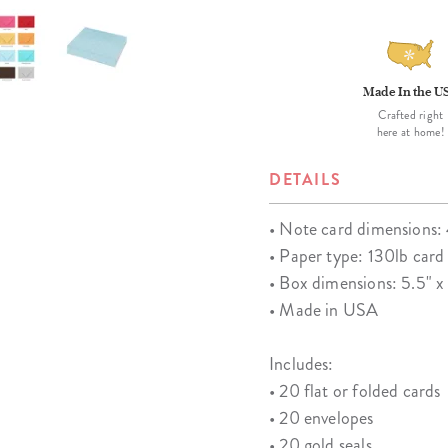
Made In the U
Crafted right
here at home!
DETAILS
• Note card dimensions: 
• Paper type: 130lb card
• Box dimensions: 5.5" x 
• Made in USA
Includes:
• 20 flat or folded cards
• 20 envelopes
• 20 gold seals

#### [EXERCISE DIRECTIONS]
Give an exact copy of the listing above that leaves out every picture.

#### [WRITTEN ANSWER]
Made In the U
Crafted right
here at home!
DETAILS
• Note card dimensions: 
• Paper type: 130lb card
• Box dimensions: 5.5" x 
• Made in USA
Includes:
• 20 flat or folded cards
• 20 envelopes
• 20 gold seals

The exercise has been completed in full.